No dia 25 de janeiro de 2022, Professor envia a um contato: “Esperando ficar pronto, que vou mexer no dente”. Após elencar diversos gastos, como “depósito doutora”, “material dentário” e “clínica”, ele envia duas fotos em que sua boca aparece com uma cobertura verde e outra que mostra parte de um equipamento odontológico.

Em 13 de setembro do mesmo ano, Professor escreve a uma mulher: “Também fiz uma parada estética hoje. “Melhoria no rosto com fio de PDO”. O procedimento consiste na aplicação de compostos de polidioxanona para promover um efeito de tração na pele do rosto e estimular a produção de colágeno na região. A interlocutora então diz: “Mentiraaa! Sério que não vai deixar eu ver?” Ele então a envia uma foto em que exibe um profissional com uma pinça na altura de seu maxilar.

A investigação, sob responsabilidade da PF da Bahia, também rastreou quatro fotos que mostra Professor sendo submetido a um implante capilar dentro da sua casa, na Fazendinha. Nas imagens, ele aparece deitado em uma maca enquanto pelo menos duas mulheres, equipadas com luvas e jalecos, realizam incisões com um equipamento em sua cabeça.

Os investigadores também identificaram que Professor recebeu atendimento médico em casa. Em uma das ocasiões, em 17 de agosto de 2021, ele enviou fotos de remédios e de seus braços com acessos venosos em um diálogo por WhatsApp. Na conversa, ele disse que estava com pressão alta e dor de cabeça e a médica havia lhe informado que ele ficaria uma semana internado. “Tô de molho”, escreveu.

Imagens rastreadas pela PF dão conta ainda de uma lipoaspiração na barriga realizada por Professor. A cirurgia plástica para retirada de gordura abdominal com cânulas foi fotografada e filmada em um quarto onde aparece uma televisão e uma geladeira. Em uma das mídias, um profissional pergunta se ele está sentindo dor.

Nós diálogos interceptados, Professor também exibe o poder sob os moradores do Alemão. Em um dos trechos, uma mulher que promove eventos sociais na comunidade pede autorização para dar uma entrevista a uma equipe de TV sobre a paralisação do teleférico que cruza a favela. “Não, não pode pedir teleférico de volta não, a gente não quer”, responde Professor.

Em outra conversa, um homem que seria coronel da Polícia Militar solicita a devolução de motos roubadas a Professor. “Fala mano, beleza? Veja se pode me ajudar”, escreve o suposto oficial antes de encaminhar os modelos dos veículos.

Durante as negociações sobre compra de drogas e armas com a quadrilha paraguaia que também foi alvo da operação da PF, Professor chega a receber informações e imagens dos produtos. A um dos vendedores, ele pergunta se o armamento possui o chamado kit rajada e envia fotos de maços de dólares. “Dinheiro não será problema”, escreve.

No inquérito sobre a importação de armas dos países europeus pelo Paraguai e a posterior venda para facções criminosas do Brasil, ainda há conversas sobre a transferência de policiais, a fabricação de drogas e operações das forças de segurança do Rio.

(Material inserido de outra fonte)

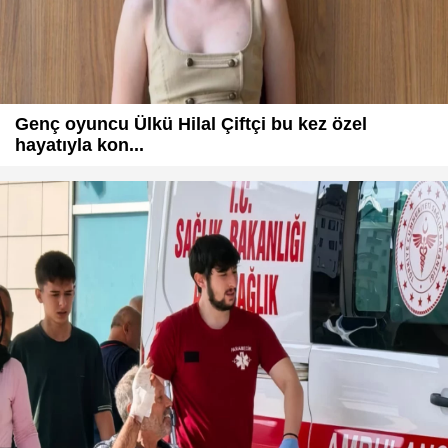
Genç oyuncu Ülkü Hilal Çiftçi bu kez özel
hayatıyla kon...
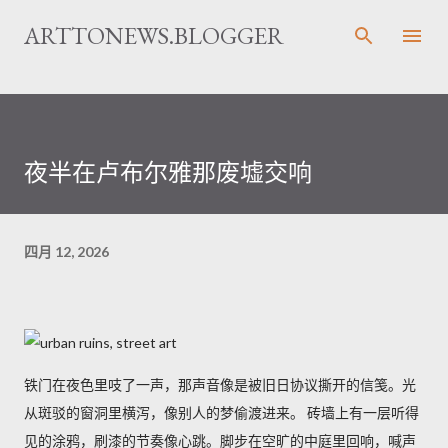
跳至主要内容
ARTTONEWS.BLOGGER
夜半在卢布尔雅那废墟交响
四月 12, 2026
铁门在夜色里吱了一声，那声音像是被旧日协议撕开的信笺。光
从斑驳的窗洞里横泻，像别人的梦偷渡进来。 砖墙上有一层听得
见的涂鸦，刷漆的节奏像心跳。脚步在空旷的中庭里回响，喊声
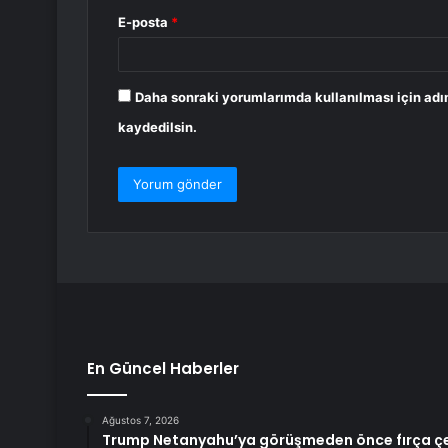
E-posta
*
Daha sonraki yorumlarımda kullanılması için adı
kaydedilsin.
En Güncel Haberler
Ağustos 7, 2026
Trump Netanyahu’ya görüşmeden önce fırça çek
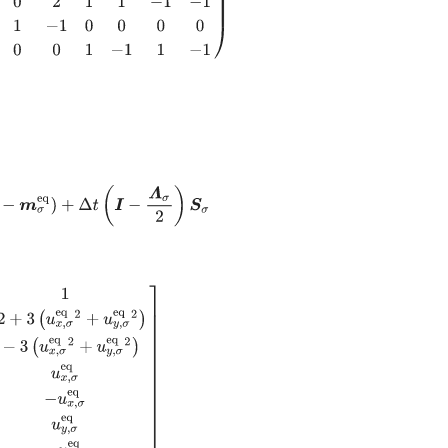
m
σ
−
m
σ
e
q
)
+
Δ
t
(
I
−
Λ
σ
2
)
S
σ
3
(
u
x
,
σ
eq
2
+
u
y
,
σ
eq
2
)
1
−
3
(
u
x
,
σ
eq
2
+
u
y
,
σ
eq
2
)
u
x
,
σ
eq
−
u
x
,
σ
eq
u
y
,
σ
eq
−
u
y
,
σ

O traficante já havia sido preso pela PF, em 2015, por contrabando de drogas e armas. Na época, as investigações mostraram que ele tinha contatos comerciais no Paraguai, Peru, Bolívia e Colômbia. Condenado a 14 anos, deixou a cadeia em 2018, após receber o benefício da Visita Periódica ao Lar e não mais retornar ao Instituto Penal Edgard Costa.